One helluva powerful lever for trust, confidence and nerve-holding has been, at least for me, the ability to have stupidly large amounts of stamina to consume all the research others don't have time or headspace to. I read effectiveness papers and think thank reports for educational purposes, but also for fun. I collect dorky strategy charts and mental models and cultural artefacts that aren't useful yet, but probably will be sometime in future.

This all adds up to an ability to draw the right evidence to support the right instinctive calls, or sometimes to challenge them, but while making it logical enough. This isn't about showing we're smart, but drawing from a wide enough palette of reference points to help others be smarter together.

None of this, in fact, is about us strategists as individuals. The worst thing we can do as strategists is say we like something. It doesn't matter if we like something, it matters if it solves the problem. We're not merchants of our own taste, we're merchants of other people's – our audience's – taste.

But we're also merchants of understanding what, statistically speaking, is most likely to work. This is often rebranded as "best practices", which is Latin for doing the least worst thing so you can't get fired, but actually it's great to manage expectations on what tends to work – and then twisting it.

In other words, it's actually ok to start from a best practices position. Branding matters. Branding in low attention environments matters more. Emotional payoffs at the end of a film are hugely effective. Encoding the brand as close to those emotional payoffs gives you positive effects.

These are all best practice things, the question then is how we take them and find a way to introduce some surprising elements without throwing away the baby with the bathwater. Know the basic premise of how things tend to work, then twist it. You can try and break it, but the risk is on you.

Surprise, not disruption

Sure, sometimes breaking the rules altogether is helpful. But there's a difference between introducing an element of surprise, and disrupting the whole thing altogether. As with advertising, so too with consulting. You can show up as chief disruption officer and say everything the client's ever done is wrong. It's disruptive. It's surprising. And then they kick you out.

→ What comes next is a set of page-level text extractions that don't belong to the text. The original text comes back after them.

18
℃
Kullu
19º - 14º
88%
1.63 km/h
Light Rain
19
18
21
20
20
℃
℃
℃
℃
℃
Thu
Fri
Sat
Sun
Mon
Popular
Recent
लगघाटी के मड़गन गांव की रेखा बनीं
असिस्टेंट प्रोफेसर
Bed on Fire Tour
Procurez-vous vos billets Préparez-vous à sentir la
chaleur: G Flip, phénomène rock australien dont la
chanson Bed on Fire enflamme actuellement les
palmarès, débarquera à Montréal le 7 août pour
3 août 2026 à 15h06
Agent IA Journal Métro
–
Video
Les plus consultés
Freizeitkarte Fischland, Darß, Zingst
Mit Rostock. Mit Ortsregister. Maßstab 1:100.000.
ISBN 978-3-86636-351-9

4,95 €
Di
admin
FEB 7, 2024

The answer, at least as far as I can gather, is in knowing how to work within the premises of how a business runs, and then introducing elements of surprise within it. Freedom within a framework. Spontaneity within structure. It sounds 'incremental', but it's actually how shit gets done.

The MAYA principle – Most Advanced, Yet Acceptable – is our friend here. Disruption, frankly, is overrated. We've witnessed a couple of decades of severe technological disruption, which sounds great, until we end up in an inequality and mental health crisis wherever you look.

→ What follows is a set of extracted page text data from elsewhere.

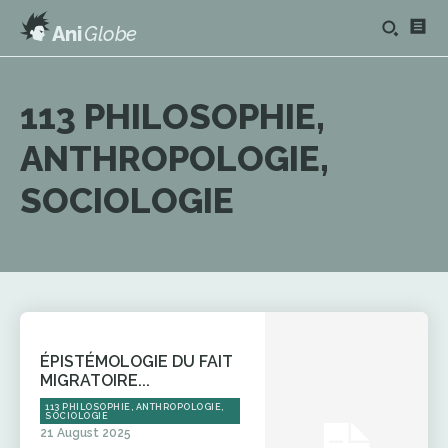
Ani
Globe
113 PHILOSOPHIE,
ANTHROPOLOGIE,
SOCIOLOGIE
ÉPISTÉMOLOGIE DU FAIT
MIGRATOIRE...
113 PHILOSOPHIE, ANTHROPOLOGIE,
SOCIOLOGIE
21 August 2025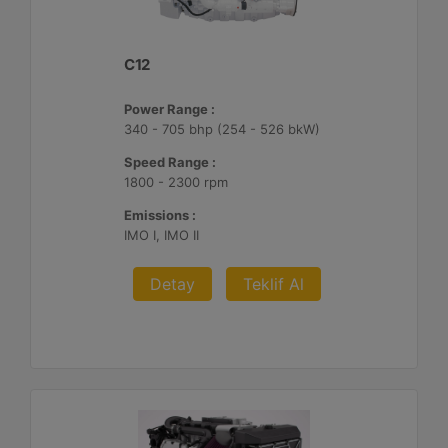
C12
Power Range :
340 - 705 bhp (254 - 526 bkW)
Speed Range :
1800 - 2300 rpm
Emissions :
IMO I, IMO II
Detay
Teklif Al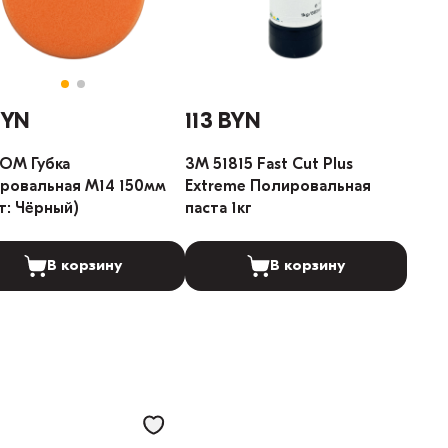
BYN
113 BYN
OM Губка
3М 51815 Fast Cut Plus
ровальная M14 150мм
Extreme Полировальная
т: Чёрный)
паста 1кг
В корзину
В корзину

Disruption sounds sexy but it can work more like a sexual predator. If that sounds like I get angry sometimes at how we're over-supplied with new things to think about, without giving ourselves time to assimilate the other things we were over-supplied with, like Prof G says, trust your instincts.

Rules of thumb

One thing I reflect on quite a lot these days is that, objectively speaking, there are no rules. But subjectively speaking, there are rules of thumb for how things get done. The more we can understand those rules of thumb, the more we can learn to navigate the complexity of human systems we call 'the organisation'. And as a free agent, knowing how to navigate different systems isn't an admission of defeat, it's how you start winning.

There is also, of course, merit in knowing which types of systems suit you best and which ones don't. For example, I don't deal well with what you might call pure 'organised chaos' environments because I like to think my role is to establish some elements of clarity, a bit of solid ground. If the nature of our work has no solid ground whatsoever, I start to struggle.

This doesn't mean I want total predictability. Not at all. It does mean that our role is to apply rigour at the start and the end (objectives and success measures; where to play and how to win; problem definition), and then let the 'how we do it' elements follow their true nature. Creativity is chaotic, it has to be. But strategy is about ensuring all that chaos is being channelled to solve a clear thing. Without this, we're lost. Or we slowly burn out.